Although schematically shown in FIG. 5, the deviation of the count number due to the transmission / reception frequency deviation of the internal clocks configured in the control devices 13 and 14 and the deviation of the pulse widths TTx and TRx due to the change in the component characteristics are observed. May occur. Therefore, the period and duty ratio of the PWM signal measured by the counters of the control devices 14 and 13 on the transmitting side and the cycle and duty ratio of the PWM signal measured by the counters of the control devices 13 and 14 on the receiving side may be different. is there. Therefore, as described in the "Problems to be Solved by the Invention" column, the PWM signal is input between the PWM signal input / output by the engine control device 14 and the PWM signal input / output by the electric cam phase control device 13. It may cause a recognition error of the period and duty ratio.

Therefore, in the present embodiment, when the duty ratio of the 1-pulse PR1 of the received and input PWM signal is the latest retard range DL or the maximum advance range DH, the electric cam phase control device 13 on the receiving side has S33 in FIG. Alternatively, if YES in S34, it is determined that the correction instruction range is within the predetermined range, the correction amount of the pulse width, the period, and the duty ratio is calculated in S35, and the correction amount is stored in the storage unit 13b in S36. At this time, the electric cam phase control device 13 calculates the difference between the accurate pulse width, period, and duty ratio stored in its own non-volatile storage unit 13d and the predetermined reference values, and stores the difference in the storage unit 13b as a correction amount. Let me.

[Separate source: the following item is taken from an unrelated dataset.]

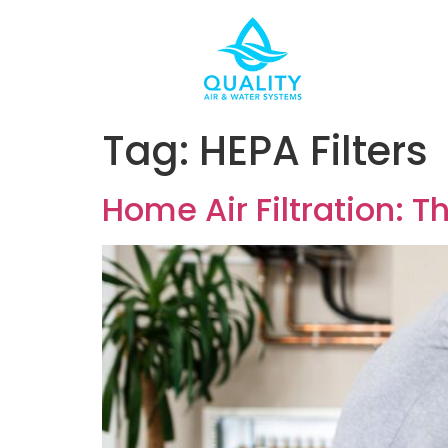
Tag:
HEPA Filters
Home Air Filtration:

At this time, it is advisable to set the cycle correction amount α as the accurate cycle count number (predetermined reference value) on the transmitting side / the cycle count number at the time of reception, and calculate the difference from the cycle predetermined reference value (accurate cycle count number). .. Further, it is preferable to set the pulse width correction amount β as the accurate pulse width count number on the transmitting side / the pulse width count number on the receiving side, and calculate the difference from the predetermined reference value (accurate pulse width count number) of the pulse width. As a result, the electric cam phase control device 13 can calculate the duty ratio correction amount from these period correction amounts α and pulse width correction amount β.

The electric cam phase control device 13 can calculate the correction amount when the first 1 pulse PR1 of the PWM signal is received and input, and in S39 of FIG. 4, the pulse width, period, and duty ratio of the PWM signal are corrected based on this correction amount. it can. As a result, the electric cam phase control device 13 can accurately calculate the duty ratio of the latest retard angle command, and can control the cam phase θc based on the latest retardation command in S40.

The electric cam phase control device 13 detects the actual cam phase θc when the cam phase θc is controlled based on the latest retardation command, and transmits the information of the actual cam phase θc detected in S41 to the engine control device 14. After that, the electric cam phase control device 13 waits for a cam control signal from the engine control device 14.

When the duty ratio of 1 pulse PR1 of the received and input PWM signal is not in the latest retard range DL or the most advanced range DH, the electric cam phase control device 13 determines NO in S33 and S34, and determines the predetermined value. It is judged that it is not within the correction instruction range of. In this case, the electric cam phase control device 13 determines in S37 whether or not the correction amount has already been set in the storage unit 13b.

If the correction amount has already been set in the storage unit 13b, the electric cam phase control device 13 corrects the PWM signal cycle, pulse width, and duty ratio in S39 to S41, and then controls the cam phase θc, and actually controls the cam phase θc. Information on the cam phase θc is transmitted to the engine control device 14 by a PWM signal.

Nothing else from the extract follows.